Há mais de dez anos sem realizar uma turnê, Michael Jackson havia programado para 2009 uma série de 50 shows em Londres, na O2 Arena. A turnê prometia ser um espetáculo audiovisual impressionantemente bem cuidado e grandiloquente. Porém, em 25 de junho, um mês antes do início da turnê, o mundo entrou em choque com o anúncio da morte do Rei do Pop, que já tinha vendido 750 mil ingressos em cinco horas.

As mais de 100 horas de gravações dos ensaios da turnê This Is It, que virariam um registro dos ensaios, tornaram-se o documentário homônimo dirigido por Kenny Ortega (da série High School Musical).

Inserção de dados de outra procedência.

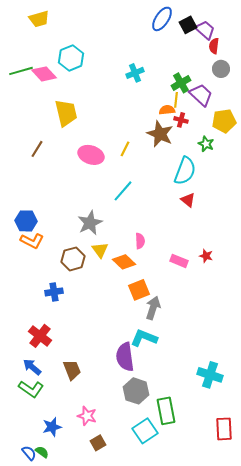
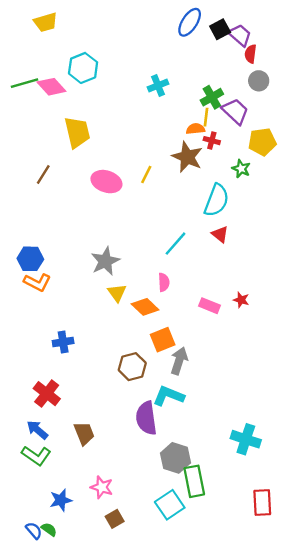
cyan line: (123, 191) -> (176, 244), moved
brown hexagon: (73, 259) -> (132, 367), moved
gray hexagon: (136, 391) -> (176, 458), moved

O objetivo era deixar o filme em cartaz por apenas duas semanas, com início em 28 de outubro, porém o sucesso foi mais do que o esperado e o filme permanece em cartaz no Brasil até hoje, um mês depois de sua estreia.

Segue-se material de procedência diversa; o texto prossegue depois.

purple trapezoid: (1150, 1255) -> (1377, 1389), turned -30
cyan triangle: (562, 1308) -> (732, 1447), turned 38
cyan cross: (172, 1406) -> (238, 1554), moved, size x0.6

Com registro dos ensaios entre os meses de março e julho deste ano, This Is It mostra os ensaios incessantes baseados no perfeccionismo do cantor, que cuidava atento das coreografias, cenários e demais detalhes do grande espetáculo que pretendia apresentar aos fãs.

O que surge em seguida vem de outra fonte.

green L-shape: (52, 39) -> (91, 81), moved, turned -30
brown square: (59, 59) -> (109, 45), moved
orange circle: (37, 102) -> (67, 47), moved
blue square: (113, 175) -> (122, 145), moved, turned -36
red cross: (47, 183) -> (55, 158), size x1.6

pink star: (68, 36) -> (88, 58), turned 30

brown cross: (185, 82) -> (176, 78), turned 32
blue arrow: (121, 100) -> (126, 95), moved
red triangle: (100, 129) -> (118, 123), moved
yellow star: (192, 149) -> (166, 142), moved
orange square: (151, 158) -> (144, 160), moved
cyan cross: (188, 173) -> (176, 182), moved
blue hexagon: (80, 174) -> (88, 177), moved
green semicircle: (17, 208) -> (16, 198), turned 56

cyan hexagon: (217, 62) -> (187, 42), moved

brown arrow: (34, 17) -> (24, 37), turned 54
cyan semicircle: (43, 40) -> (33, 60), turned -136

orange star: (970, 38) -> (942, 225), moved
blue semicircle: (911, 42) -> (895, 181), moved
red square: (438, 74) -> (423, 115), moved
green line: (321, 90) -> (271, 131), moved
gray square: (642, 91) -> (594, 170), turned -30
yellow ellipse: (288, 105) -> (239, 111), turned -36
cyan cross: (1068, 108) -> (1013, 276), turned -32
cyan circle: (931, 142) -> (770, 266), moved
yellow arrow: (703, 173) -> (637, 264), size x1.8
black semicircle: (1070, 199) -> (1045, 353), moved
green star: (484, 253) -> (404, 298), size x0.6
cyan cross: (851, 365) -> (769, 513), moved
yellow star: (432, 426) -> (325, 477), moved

O filme é, nada mais, que o registro do que se veria nos shows de sua turnê. Parece pouco, mas não é. Com uma tecnologia impressionante que estava sendo utilizada nos shows e depoimentos emocionados e emocionantes de seus dançarinos, This Is It jamais apela para o sentimentalismo: é um Michael Jackson dedicado e empolgado com o que viria a ser uma reviravolta em sua carreira depois de diversas polêmicas e fracassos em torno de sua imagem.

Com muitas de suas cenas com câmeras localizadas fora do palco, This Is It dá aos espectadores a sensação de estar dentro dos ensaios, sentindo-se quase como na plateia do próprio show.

Além de um filme sobre o Rei do Pop, o registro é uma prova de amor dos próprios dançarinos, que eram uma extensão de Michael Jackson, com dedicação e preparação descomunais.

Fica claro que MJ não tinha a mesma disposição de antes mas, aos 50 anos, mantinha a essência de seu estilo único e inconfundível de se apresentar, tanto cantando como dançando.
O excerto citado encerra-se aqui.